Seeing none, thank you very much, Mr. Sickel. All right. And thanks for preparing this so quickly. Sure. And then just one note.

1:12:30
Giesel

We did include an appendix. I'd be happy to go through it or leave it to the committee. Sure. I'm sorry to do this. What the appendix was is we looked at what what those metrics would look like if we did not sunset the alternative volumetric tax, which is to the question from Senator Myers, and so we've provided that information.

1:12:49
Giesel

Gotcha. On that note, Madam Chair. Yes, Senator Myers. Thank you, Madam Chair. Mr. Stickell, I'm comparing slide 33 to slide 40.

1:12:59
Giesel

I think I've got the right ones here.

1:13:03
Giesel

It actually looks like if we don't sunset the AVT, we actually make more in the long run.

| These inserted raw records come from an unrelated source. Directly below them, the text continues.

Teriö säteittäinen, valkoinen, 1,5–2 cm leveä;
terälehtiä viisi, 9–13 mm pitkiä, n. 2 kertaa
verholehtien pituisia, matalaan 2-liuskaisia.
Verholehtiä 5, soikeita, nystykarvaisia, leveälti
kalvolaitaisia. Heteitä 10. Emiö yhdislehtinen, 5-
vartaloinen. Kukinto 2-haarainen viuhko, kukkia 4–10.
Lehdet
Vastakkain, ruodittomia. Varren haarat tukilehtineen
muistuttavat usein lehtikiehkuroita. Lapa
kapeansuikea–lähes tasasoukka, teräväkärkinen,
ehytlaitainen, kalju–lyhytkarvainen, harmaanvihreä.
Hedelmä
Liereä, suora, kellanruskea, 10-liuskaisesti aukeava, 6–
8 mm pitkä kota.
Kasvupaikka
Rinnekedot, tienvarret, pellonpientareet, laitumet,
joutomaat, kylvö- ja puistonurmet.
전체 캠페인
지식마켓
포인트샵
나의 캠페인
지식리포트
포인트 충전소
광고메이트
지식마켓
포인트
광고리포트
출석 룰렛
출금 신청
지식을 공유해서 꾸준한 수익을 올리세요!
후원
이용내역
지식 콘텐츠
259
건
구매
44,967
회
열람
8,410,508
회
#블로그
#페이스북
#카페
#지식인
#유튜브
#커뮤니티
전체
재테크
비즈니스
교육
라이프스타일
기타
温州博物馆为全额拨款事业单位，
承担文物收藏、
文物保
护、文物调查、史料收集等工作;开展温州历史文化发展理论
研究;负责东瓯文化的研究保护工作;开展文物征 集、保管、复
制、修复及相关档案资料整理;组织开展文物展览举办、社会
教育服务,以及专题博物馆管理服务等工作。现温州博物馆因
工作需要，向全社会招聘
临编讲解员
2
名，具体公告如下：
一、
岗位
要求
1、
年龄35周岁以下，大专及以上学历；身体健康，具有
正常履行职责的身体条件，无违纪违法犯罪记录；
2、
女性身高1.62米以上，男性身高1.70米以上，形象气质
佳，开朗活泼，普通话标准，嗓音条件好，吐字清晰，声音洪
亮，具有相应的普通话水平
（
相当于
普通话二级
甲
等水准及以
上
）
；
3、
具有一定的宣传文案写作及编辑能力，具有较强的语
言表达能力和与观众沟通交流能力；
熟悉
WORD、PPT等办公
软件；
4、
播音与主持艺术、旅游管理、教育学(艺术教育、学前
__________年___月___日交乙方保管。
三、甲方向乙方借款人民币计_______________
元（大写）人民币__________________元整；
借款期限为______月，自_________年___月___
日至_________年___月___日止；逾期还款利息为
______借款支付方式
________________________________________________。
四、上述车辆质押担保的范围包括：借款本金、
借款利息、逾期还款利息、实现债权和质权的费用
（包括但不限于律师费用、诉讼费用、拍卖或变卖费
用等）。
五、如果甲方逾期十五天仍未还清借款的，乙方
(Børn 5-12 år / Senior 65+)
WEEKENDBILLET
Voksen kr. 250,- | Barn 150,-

Is that what I'm reading right? Senator Myers to the Chair, so under— if we don't sunset the AVT, we assume that there would be a 2.5% annual inflation to that value. And so that would inflate into the future, whereas under the property tax, we assume a stable property tax value. So yes, we end up making more revenue under the AVT.

1:13:37
Giesel

Under all of the assumptions of the project. Again, the project cost being a key assumption there and what the assessed value of the project would be. Okay, thank you. And the many billions to the municipalities. And yes, and again, to Senator Drummond-Baugh through the chair, that's correct.

1:13:56
Giesel

So this is just the state revenue portion. It does not look at the municipal revenue portion.

1:14:02
Speaker B

Very good. Thank you.

1:14:05
Speaker B

All right. Any other questions or comments from committee members related to version L?

1:14:15
Speaker B

All right. Seeing none, that concludes our agenda for today. So we will adjourn until tomorrow morning at 9:00 a.m. when again for the 31st time we will address Senate Bill 280. So we will adjourn at this time. Let the record reflect the time is 4:38 PM.